Os Correios, por sua vez, afirmam que cerca de 92% do efetivo está trabalhando, com todas as agências do Brasil abertas e as entregas sendo realizadas.A empresa informa que adotou medidas como remanejamento de profissionais e realização de horas extras para cobrir as ausências pontuais e localizadas devido à paralisação anunciada pelo sindicato.
Por que os trabalhadores dos Correios estão de greve?
O movimento ocorre em meio às negociações da campanha salarial de 2024/2025. Os trabalhadores pedem a redução do custeio do plano de saúde, reajuste salarial imediato e linear, melhorias nos benefícios, reajuste das funções de motorizados e a realização de um concurso público.
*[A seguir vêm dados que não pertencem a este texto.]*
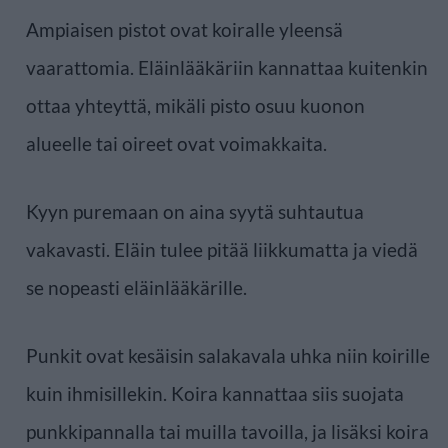
Ampiaisen pistot ovat koiralle yleensä
vaarattomia. Eläinlääkäriin kannattaa kuitenkin
ottaa yhteyttä, mikäli pisto osuu kuonon
alueelle tai oireet ovat voimakkaita.
Kyyn puremaan on aina syytä suhtautua
vakavasti. Eläin tulee pitää liikkumatta ja viedä
se nopeasti eläinlääkärille.
Punkit ovat kesäisin salakavala uhka niin koirille
kuin ihmisillekin. Koira kannattaa siis suojata
punkkipannalla tai muilla tavoilla, ja lisäksi koira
Os servidores recusaram uma primeira proposta da empresa, que ofereceu aumento de 6,05% nos salários a partir de janeiro de 2025 e de 4,11% nos benefícios a partir de agosto de 2024. Outra melhoria proposta pelos Correios foi o aumento de 20% na remuneração dos empregados que exercem funções “motorizadas” – ou seja, motociclistas e motoristas.
Sobre o plano de saúde, a empresa propôs um processo de alteração do regulamento para redução da coparticipação de 30% para 15%, com previsão de implementação no próximo mês, após a realização dos ajustes necessários para adequação às normas vigentes.
"A insatisfação dos trabalhadores é evidente e se reflete na rejeição unânime à proposta da ECT. A proposta da empresa não prevê reajuste salarial imediato, adiando-o para janeiro de 2025, e ignora a recuperação dos benefícios retirados nos últimos anos. Outro ponto crítico é o plano de saúde, que consome mais de 30% dos salários dos trabalhadores, comprometendo sua qualidade de vida", diz em nota a FINDECT.
O sindicato entregou nesta segunda-feira, 12, um documento ao Ministro do Trabalho e Emprego, solicitando apoio na mediação das negociações coletivas com a direção da estatal.